Cluster Analysis_distance between observations and Hierarchical clustering

Kate C

2022-02-08

Load Packages and Dataset

  • dplyr - for data manipulation

  • dummies - for converting categorical values into binary feature value representation

  • ggplot2 - for visualization

  • dendextend - make colorful dendrogram (tree diagram)

library(dplyr)
## 
## Attaching package: 'dplyr'
## The following objects are masked from 'package:stats':
## 
##     filter, lag
## The following objects are masked from 'package:base':
## 
##     intersect, setdiff, setequal, union
library(dummies)
## dummies-1.5.6 provided by Decision Patterns
library(ggplot2)
library(dendextend)
## 
## ---------------------
## Welcome to dendextend version 1.15.2
## Type citation('dendextend') for how to cite the package.
## 
## Type browseVignettes(package = 'dendextend') for the package vignette.
## The github page is: https://github.com/talgalili/dendextend/
## 
## Suggestions and bug-reports can be submitted at: https://github.com/talgalili/dendextend/issues
## You may ask questions at stackoverflow, use the r and dendextend tags: 
##   https://stackoverflow.com/questions/tagged/dendextend
## 
##  To suppress this message use:  suppressPackageStartupMessages(library(dendextend))
## ---------------------
## 
## Attaching package: 'dendextend'
## The following object is masked from 'package:stats':
## 
##     cutree

Key Points

  • simple definition: grouping observations members are similar within the group

  • a more formal definition: a form of exploratory data analysis where observations are divided into meaningful groups that share common characteristics (aka features)

  • pre-process data, select similarity measure, cluster, analyze. may require iterations here as well.

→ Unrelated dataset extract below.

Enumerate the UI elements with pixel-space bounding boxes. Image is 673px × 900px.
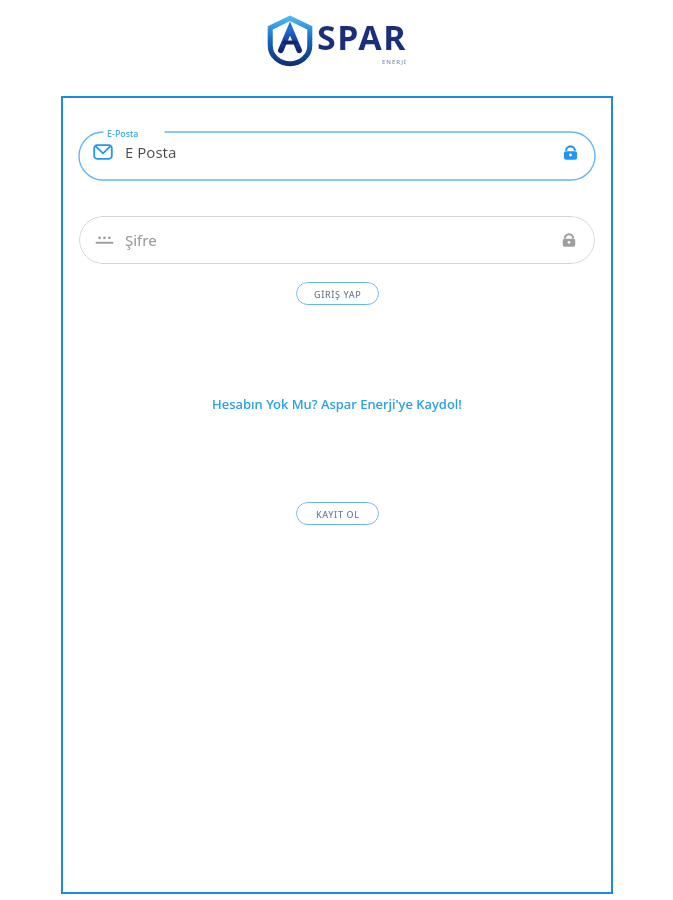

  • here in this section we focus on:

    • understanding of what it means for two observation to be similar - or more specifically dissimilar

    • learn why the features of the data need to be comparable to one another

Distance between two observations

  • how dissimilar are these observations?

  • distance = 1 - similarity

  • Euclidean distance as the measurement

Practice

  • calculate and plot the distance between two players. here we created a simple dataframe.
two_players <- tibble(x = c(5,15), y = c(4,10))
  • plot the positions of the two players
ggplot(two_players, aes(x = x, y = y)) + 
  geom_point() +
  # Assuming a 40x60 field
  lims(x = c(-30,30), y = c(-20, 20))

  • split the players data frame into two observations
player1 <- two_players[1, ]
player2 <- two_players[2, ]
  • calculate and print the distance using Euclidean distance formula
player_distance <- sqrt(
  (player1$x - player2$x)^2 + 
  (player1$y - player2$y)^2
)
player_distance
## [1] 11.6619
  • easier and quicker way to calculate the distance is to use the dist() function - its default calculation method is euclidean.
dist(two_players)
##         1
## 2 11.6619

The importance of scale

  • standardization - for scaling features

  • use scale(0 function

Measuring distance for categorical data

  • Jaccard index - This measure of similarity captures the ratio between the intersection of A and B to the union of A and B.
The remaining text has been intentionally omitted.